Venture capital investment in defense technology startups hit an impressive $19 billion in the second quarter of 2025, marking a significant milestone in the evolving relationship between private capital and national security. This surge reflects broader shifts in global geopolitics and rapid advances in technology, with family offices playing a notable role in fueling this growth. The defense sector, historically dominated by established contractors, is welcoming nimble startups that are redefining how innovation serves military needs.
Geopolitical uncertainty has been a consistent driver behind this surge. The U.S.-led world order faces challenges from rising powers and shifting alliances, compelling governments to rethink defense priorities. In response, venture capitalists recognize the strategic importance of supporting startups that develop autonomous systems, artificial intelligence, cybersecurity, and space-based technologies. These emerging capabilities are increasingly central to modern defense doctrines that prioritize agility and technological superiority.

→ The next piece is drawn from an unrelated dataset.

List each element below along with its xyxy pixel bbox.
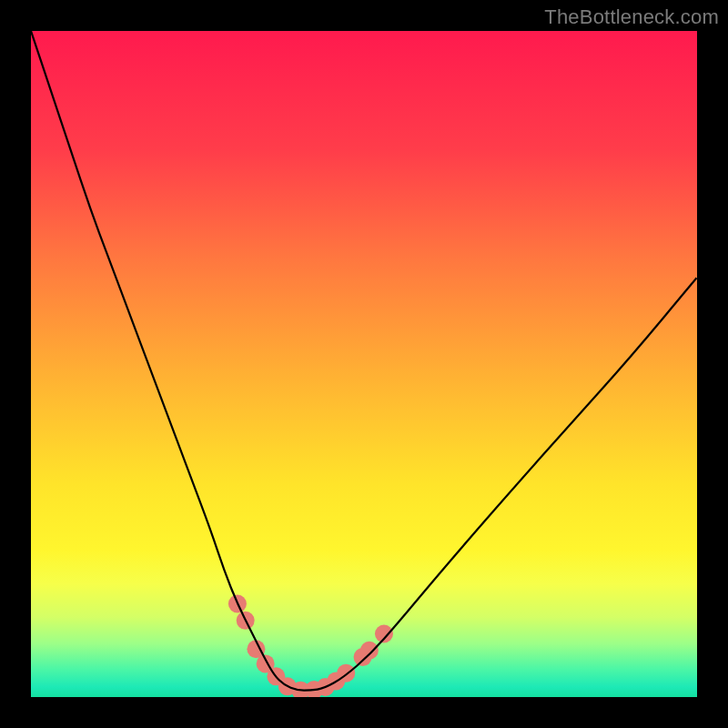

One of the most prominent examples of this trend is Anduril Industries, known for bridging advanced software and hardware to accelerate military modernization. The company’s rapid ascent, which included securing a $2.5 billion funding round in Q2 2025 and a contract with the U.S. Special Operations Command, illustrates how startups are moving at a pace traditional contractors cannot match. Anduril’s contributions to U.S. defense efforts, including support in Ukraine, showcase the practical impact of venture-backed innovation on the battlefield.
Investment flows into defense tech are not limited to the Silicon Valley unicorns. Chaos Industries, a Los Angeles-based company focusing on counter-drone radar and communication systems, recently raised $510 million, reflecting the broad interest in niche, high-impact technologies. Forterra, developing autonomous systems for defense applications, secured $238 million in Series C funding as well. These examples highlight the diverse array of companies attracting capital, each addressing unique aspects of defense technology needs.
Family offices, private wealth management firms serving high-net-worth families, have become particularly active players in this space. With geopolitical tensions casting a long shadow, these investors see defense startups as opportunities to support sectors with resilient demand and long-term government contracts. Unlike traditional venture capital firms focused solely on financial returns, family offices often align investments with strategic outlooks on national security and technological leadership.
Julia DeWahl, Co-Founder and President of Antares Industries and a serial angel investor, notes that smaller companies can now compete with traditional defense primes because the Department of Defense has adapted its procurement approaches to embrace commercial innovation. According to DeWahl, this shift “has opened doors for startups to develop critical technologies faster, especially in areas like microreactors for defense and commercial use.” Antares Industries is a prime example, blending venture capital with Department of Energy and Department of Defense funding to advance next-generation nuclear microreactors.
Investment strategies have evolved to accommodate the unique challenges of defense markets, where government sales cycles can span several years and regulatory hurdles abound. Nevertheless, the appeal of stickier, contract-based revenue streams with expansion potential surpasses many other sectors. Additionally, non-dilutive funding from government grants reduces risk and supports technology refinement throughout product development cycles.
Globally, the defense tech venture capital boom mirrors similar upticks across Europe and Asia. European startups in Germany, Portugal, and others have raised substantial rounds, emphasizing dual-use technologies that serve both military and civilian markets. Meanwhile, Asia’s autonomous vehicle and defense mobility sectors also draw large investments, demonstrating that this is not a U.S.-centric phenomenon, but a worldwide wave of innovation driven by geopolitical realities.
The infusion of capital into defense startups is transforming the industry. Where traditionally innovation was incremental and slow, the introduction of venture capital brings a new dynamic that rewards rapid iteration and commercial viability. Firms like Andreessen Horowitz and Lux Capital have launched dedicated funds targeting defense tech, underlining the strategic importance of this emerging asset class. Their investment theses encompass a broad spectrum of technologies from aerospace to cybersecurity, recognizing the systemic impact these startups can have.
Despite these promising developments, challenges remain. Navigating government procurement processes, ensuring compliance with regulatory frameworks, and addressing the complexity of military requirements demand deep expertise. Startups must bridge the gap between cutting-edge technology and practical military applications, which often involves extensive collaboration with defense agencies.
Still, the trends are clear. The infusion of venture capital into defense startups not only supports national security priorities but also creates long-term value for investors through exposure to a sector with unique growth dynamics. The involvement of family offices adds another layer of stability and long-term vision to this expanding ecosystem, indicating that private investment will remain critical as governments modernize their defense capabilities in an uncertain world.